* [EXERCISE REQUIREMENTS]: Every record below should be printed again exactly, with its pictures removed.

* [DATA SUPPLIED]:
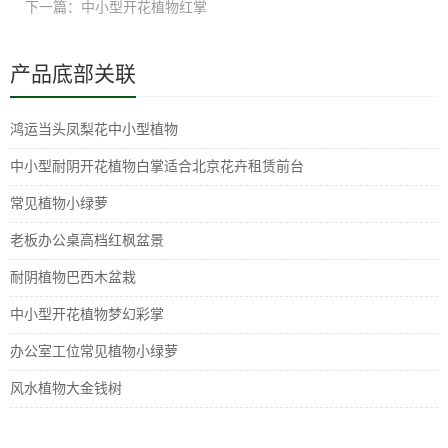
下一篇：中小型开花植物红掌
产品底部关联
鸿运当头凤梨花中小型植物
中小型耐阴开花植物白掌适合北京花卉租赁前台
常见植物小绿萝
老板办公桌高档红枫盆景
耐阴植物巴西木盆栽
中小型开花植物梦幻彩掌
办公室工位常见植物小绿萝
风水植物大金钱树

* [COMPLETED EXERCISE]:
下一篇：中小型开花植物红掌
产品底部关联
鸿运当头凤梨花中小型植物
中小型耐阴开花植物白掌适合北京花卉租赁前台
常见植物小绿萝
老板办公桌高档红枫盆景
耐阴植物巴西木盆栽
中小型开花植物梦幻彩掌
办公室工位常见植物小绿萝
风水植物大金钱树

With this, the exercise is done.